* **Exercise details**
Copy every line from the one containing "pentru mediu." through the last line of the records below, both included, and nothing else.

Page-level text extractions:
━━━━━━━━━━━━━━━━

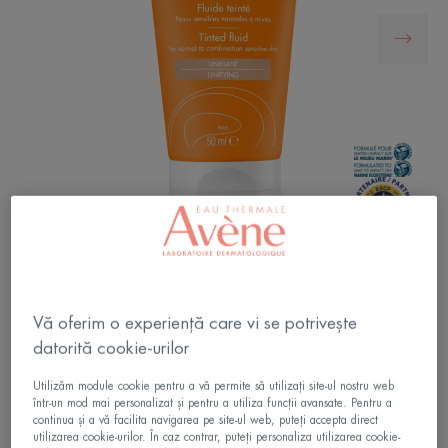
Protecție solară foarte ridicată cu SPF50+,
nuanțatoare, pentru tenul sensibil normal sau mixt.
Vă oferim o experiență care vi se potrivește
Formulată cu TriAsorB™, un nou filtru solar
brevetat, cu protecție optimă și respect mai mare
datorită cookie-urilor
pentru mediu.
Utilizăm module cookie pentru a vă permite să utilizați site-ul nostru web
într-un mod mai personalizat și pentru a utiliza funcții avansate. Pentru a
continua și a vă facilita navigarea pe site-ul web, puteți accepta direct
Protecție cu spectru ultra-larg, cu filtru TriAsorB™
utilizarea cookie-urilor. În caz contrar, puteți personaliza utilizarea cookie-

━━━━━━━━━━━━━━━━

* **Answer for the task**
pentru mediu.
Utilizăm module cookie pentru a vă permite să utilizați site-ul nostru web
într-un mod mai personalizat și pentru a utiliza funcții avansate. Pentru a
continua și a vă facilita navigarea pe site-ul web, puteți accepta direct
Protecție cu spectru ultra-larg, cu filtru TriAsorB™
utilizarea cookie-urilor. În caz contrar, puteți personaliza utilizarea cookie-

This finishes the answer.